Fast forward to today, and Womb has become a trio of siblings, with brother Haz back in the fold and sister Georgette Brown joining in on drums. Forrester says Womb was a name she’d been thinking about for her project for a while, but it wasn’t until the ‘Womb’ EP came out that she felt ready to take the moniker on.
“I feel like it’s a strong name in a way, so it took me a long time to build myself up to feel strong and be Womb, you know? But I do think that’s what a lot of my music is embodying, the womb in terms of a strong matriarchal energy or the womb as something very sexual.”
Forrester says she chose to go solo for a time because she wanted to be writing her own songs, and doing her own music, for a challenge, something different. Realising that playing alone wasn’t stimulating enough, she enlisted her siblings to play with her, turning Womb into a peculiarly well-named and fluid project.
“We can just jam and it flows really well, and we know the sound that we want to put out there.”
While she remains the main songwriter, the family trio put the songs together, together.
“I never want to make them feel like they’re in the background, that’s really important to me… I think we kind of all agree, maybe it’s best if I keep writing the actual songs and they’re doing their own drums beats and lines and guitar riffs. They do things I would never think of, [but] we all have the same consciousness about what we want to be making.”

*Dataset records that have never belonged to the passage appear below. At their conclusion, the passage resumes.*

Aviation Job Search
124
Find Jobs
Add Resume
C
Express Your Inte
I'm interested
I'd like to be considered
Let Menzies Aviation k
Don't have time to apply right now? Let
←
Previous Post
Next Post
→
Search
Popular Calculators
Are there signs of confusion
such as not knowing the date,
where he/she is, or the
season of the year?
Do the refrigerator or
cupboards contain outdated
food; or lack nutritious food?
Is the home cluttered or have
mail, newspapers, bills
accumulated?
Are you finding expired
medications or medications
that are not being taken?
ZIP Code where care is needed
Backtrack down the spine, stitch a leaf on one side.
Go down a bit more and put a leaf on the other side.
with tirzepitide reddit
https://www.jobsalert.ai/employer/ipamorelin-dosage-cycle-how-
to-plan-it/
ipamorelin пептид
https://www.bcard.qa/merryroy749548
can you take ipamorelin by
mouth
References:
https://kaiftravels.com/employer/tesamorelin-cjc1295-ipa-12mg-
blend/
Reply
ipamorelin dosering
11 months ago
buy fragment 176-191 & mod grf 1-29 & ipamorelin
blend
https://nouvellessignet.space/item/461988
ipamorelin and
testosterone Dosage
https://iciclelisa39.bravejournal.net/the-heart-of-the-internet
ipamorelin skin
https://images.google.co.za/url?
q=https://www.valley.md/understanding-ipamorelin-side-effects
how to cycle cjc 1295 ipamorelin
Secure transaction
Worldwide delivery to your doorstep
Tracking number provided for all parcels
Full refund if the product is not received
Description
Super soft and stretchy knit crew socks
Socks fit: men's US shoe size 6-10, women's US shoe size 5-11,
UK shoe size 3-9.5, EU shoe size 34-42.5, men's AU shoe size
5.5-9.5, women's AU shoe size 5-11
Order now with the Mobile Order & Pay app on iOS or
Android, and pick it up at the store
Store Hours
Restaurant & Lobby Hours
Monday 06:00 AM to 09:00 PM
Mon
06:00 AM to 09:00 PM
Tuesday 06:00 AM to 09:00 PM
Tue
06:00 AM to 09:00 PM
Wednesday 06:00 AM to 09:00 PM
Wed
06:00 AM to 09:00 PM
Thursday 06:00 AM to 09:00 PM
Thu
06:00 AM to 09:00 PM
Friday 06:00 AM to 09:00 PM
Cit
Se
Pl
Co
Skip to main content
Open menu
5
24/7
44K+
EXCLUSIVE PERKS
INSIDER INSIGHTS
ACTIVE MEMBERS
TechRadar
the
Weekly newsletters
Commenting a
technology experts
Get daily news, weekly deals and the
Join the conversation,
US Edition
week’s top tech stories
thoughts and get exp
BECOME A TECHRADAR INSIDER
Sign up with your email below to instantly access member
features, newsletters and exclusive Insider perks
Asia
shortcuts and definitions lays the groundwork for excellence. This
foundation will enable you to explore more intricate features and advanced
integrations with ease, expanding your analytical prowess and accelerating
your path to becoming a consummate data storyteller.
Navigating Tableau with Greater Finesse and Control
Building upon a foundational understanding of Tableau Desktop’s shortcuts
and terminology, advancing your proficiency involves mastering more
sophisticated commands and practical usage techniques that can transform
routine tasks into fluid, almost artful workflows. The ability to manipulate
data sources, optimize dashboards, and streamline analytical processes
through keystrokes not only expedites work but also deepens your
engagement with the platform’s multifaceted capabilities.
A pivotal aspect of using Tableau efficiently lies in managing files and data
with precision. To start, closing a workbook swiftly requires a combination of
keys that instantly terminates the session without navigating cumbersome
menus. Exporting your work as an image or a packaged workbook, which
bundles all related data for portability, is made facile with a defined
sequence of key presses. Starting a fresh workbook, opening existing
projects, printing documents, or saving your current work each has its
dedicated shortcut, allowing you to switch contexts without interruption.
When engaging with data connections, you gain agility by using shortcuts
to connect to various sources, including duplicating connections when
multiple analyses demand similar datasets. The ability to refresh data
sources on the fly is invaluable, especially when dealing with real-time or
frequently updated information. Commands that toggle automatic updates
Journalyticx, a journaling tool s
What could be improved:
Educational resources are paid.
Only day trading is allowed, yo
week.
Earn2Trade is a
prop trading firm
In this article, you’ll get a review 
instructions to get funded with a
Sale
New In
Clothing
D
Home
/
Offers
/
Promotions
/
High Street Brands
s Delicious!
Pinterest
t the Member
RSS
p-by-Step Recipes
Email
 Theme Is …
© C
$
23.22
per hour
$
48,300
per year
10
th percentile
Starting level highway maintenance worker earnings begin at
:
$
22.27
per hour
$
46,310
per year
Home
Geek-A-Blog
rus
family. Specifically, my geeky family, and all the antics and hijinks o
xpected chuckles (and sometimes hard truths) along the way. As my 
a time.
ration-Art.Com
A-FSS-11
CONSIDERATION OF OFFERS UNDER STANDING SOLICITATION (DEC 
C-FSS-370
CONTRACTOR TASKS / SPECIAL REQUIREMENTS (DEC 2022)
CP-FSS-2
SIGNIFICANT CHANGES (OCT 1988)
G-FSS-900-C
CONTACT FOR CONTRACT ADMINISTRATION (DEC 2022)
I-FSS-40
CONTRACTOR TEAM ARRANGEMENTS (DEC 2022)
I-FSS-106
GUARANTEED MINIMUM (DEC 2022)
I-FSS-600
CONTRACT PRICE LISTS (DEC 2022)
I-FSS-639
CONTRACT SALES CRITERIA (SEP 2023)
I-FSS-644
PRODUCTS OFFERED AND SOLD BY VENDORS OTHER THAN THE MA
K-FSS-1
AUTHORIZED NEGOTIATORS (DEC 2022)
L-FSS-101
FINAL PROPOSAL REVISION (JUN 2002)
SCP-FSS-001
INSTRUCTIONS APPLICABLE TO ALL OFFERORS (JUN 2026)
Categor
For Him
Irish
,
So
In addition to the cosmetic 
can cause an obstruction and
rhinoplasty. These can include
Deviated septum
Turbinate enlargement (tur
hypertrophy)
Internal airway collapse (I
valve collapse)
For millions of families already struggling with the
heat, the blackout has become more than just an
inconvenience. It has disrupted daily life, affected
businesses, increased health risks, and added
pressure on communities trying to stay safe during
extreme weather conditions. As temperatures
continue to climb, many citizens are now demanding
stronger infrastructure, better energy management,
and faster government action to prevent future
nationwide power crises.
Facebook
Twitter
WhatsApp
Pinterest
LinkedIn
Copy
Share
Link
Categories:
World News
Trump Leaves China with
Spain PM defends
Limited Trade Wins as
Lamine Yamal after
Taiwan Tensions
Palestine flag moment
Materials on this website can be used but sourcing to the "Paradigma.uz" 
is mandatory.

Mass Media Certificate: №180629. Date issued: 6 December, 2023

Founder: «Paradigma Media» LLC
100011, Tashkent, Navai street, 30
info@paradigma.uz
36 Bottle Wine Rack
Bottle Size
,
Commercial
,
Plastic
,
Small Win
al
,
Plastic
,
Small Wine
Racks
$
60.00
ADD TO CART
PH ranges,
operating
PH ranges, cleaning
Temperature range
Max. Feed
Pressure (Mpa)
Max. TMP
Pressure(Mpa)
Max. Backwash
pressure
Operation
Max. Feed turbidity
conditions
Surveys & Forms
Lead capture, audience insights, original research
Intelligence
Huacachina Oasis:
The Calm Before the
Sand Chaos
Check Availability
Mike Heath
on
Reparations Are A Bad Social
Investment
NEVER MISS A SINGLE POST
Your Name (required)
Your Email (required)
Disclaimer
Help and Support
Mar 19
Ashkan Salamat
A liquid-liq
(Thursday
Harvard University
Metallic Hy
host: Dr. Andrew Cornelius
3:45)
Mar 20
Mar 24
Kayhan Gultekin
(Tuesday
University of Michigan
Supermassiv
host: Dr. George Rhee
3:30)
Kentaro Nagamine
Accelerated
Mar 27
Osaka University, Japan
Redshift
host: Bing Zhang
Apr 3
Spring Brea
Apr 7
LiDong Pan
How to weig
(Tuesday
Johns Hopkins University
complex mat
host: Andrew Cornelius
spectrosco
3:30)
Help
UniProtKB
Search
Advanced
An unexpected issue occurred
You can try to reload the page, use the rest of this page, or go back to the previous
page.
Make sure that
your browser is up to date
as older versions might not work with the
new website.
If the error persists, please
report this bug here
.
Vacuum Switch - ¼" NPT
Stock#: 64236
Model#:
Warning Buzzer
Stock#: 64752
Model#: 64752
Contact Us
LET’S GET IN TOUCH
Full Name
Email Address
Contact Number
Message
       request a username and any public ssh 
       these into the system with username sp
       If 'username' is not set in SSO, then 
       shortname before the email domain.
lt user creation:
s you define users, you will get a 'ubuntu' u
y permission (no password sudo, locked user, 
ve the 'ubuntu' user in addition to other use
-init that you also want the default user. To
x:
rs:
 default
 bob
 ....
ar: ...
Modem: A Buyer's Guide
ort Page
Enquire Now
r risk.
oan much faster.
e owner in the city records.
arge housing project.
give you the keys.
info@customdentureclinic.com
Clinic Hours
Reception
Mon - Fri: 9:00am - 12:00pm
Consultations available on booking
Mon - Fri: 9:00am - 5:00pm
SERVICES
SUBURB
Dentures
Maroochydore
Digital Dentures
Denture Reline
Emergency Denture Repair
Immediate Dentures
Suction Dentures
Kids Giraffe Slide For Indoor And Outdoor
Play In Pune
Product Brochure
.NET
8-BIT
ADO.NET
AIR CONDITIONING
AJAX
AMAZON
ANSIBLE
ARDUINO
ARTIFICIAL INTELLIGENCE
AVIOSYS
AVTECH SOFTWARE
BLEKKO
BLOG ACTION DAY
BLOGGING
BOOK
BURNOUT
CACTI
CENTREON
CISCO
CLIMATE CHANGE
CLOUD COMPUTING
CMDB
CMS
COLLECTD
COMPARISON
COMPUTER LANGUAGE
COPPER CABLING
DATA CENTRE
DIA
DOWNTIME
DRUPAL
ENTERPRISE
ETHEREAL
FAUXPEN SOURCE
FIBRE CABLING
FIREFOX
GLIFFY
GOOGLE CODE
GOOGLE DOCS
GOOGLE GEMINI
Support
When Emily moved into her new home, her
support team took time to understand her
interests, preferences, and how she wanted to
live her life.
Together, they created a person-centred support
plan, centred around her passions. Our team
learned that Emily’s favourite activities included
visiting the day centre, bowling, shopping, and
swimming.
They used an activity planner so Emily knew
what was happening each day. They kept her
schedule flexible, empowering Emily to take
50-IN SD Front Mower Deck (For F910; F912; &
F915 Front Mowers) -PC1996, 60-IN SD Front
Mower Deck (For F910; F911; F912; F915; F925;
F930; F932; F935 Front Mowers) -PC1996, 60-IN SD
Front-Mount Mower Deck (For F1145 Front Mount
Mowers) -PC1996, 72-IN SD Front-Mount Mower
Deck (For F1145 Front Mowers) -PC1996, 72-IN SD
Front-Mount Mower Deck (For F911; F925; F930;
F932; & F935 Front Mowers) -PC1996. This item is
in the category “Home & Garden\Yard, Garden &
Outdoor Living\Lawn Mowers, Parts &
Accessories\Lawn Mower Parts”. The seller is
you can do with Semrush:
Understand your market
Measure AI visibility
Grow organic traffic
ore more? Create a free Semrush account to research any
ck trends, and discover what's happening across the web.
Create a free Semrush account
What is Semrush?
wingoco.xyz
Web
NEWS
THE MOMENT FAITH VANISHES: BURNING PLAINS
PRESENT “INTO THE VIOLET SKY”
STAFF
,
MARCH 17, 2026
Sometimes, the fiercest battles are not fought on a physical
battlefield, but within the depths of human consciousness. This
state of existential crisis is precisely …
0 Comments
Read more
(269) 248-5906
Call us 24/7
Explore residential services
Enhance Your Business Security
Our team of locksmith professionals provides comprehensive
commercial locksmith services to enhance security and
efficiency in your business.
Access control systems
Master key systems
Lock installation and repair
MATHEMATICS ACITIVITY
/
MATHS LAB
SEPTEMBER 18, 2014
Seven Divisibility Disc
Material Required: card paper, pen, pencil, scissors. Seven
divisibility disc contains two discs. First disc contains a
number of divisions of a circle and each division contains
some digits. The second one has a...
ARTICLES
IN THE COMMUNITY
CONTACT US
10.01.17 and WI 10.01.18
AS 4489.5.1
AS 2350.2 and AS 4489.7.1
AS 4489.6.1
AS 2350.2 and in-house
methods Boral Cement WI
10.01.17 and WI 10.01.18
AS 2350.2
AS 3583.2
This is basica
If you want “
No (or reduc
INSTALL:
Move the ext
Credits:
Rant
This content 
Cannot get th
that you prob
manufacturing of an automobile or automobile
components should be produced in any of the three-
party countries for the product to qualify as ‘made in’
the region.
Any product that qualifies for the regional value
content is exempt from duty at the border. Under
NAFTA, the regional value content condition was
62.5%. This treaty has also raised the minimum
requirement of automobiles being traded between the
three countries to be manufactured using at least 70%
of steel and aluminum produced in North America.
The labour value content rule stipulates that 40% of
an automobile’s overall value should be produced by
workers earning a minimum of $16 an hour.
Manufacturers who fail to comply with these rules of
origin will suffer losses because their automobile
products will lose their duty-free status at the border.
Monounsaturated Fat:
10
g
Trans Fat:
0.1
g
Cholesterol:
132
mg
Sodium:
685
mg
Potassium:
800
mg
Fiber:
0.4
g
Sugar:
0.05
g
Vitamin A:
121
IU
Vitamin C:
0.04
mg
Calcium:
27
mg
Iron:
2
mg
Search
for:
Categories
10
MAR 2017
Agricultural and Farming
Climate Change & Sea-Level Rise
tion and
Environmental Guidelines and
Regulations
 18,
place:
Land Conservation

Forrester says the songs on the EP are very soft, which is perfect for what they are, but next time she’d like to experiment more with her voice, to reflect their live shows.
“Now we scream and shit like that, so I want to get that side of it.”
The songs she writes have elements of her own life, but also have threads of general human experience and the matriarchal figures in her life.
“I’ve got songs about my sister, my mother, my brother – he’s not a matriarch but he’s probably the person I’m closest to in the world, because we’ve been together since the womb. I guess nature always comes into it nature as well, as a matriarch itself, the original mother.”
The trio have two gigs booked in June, one in Auckland and one in Palmerston North, and Forrester says they might do a few extra shows around that.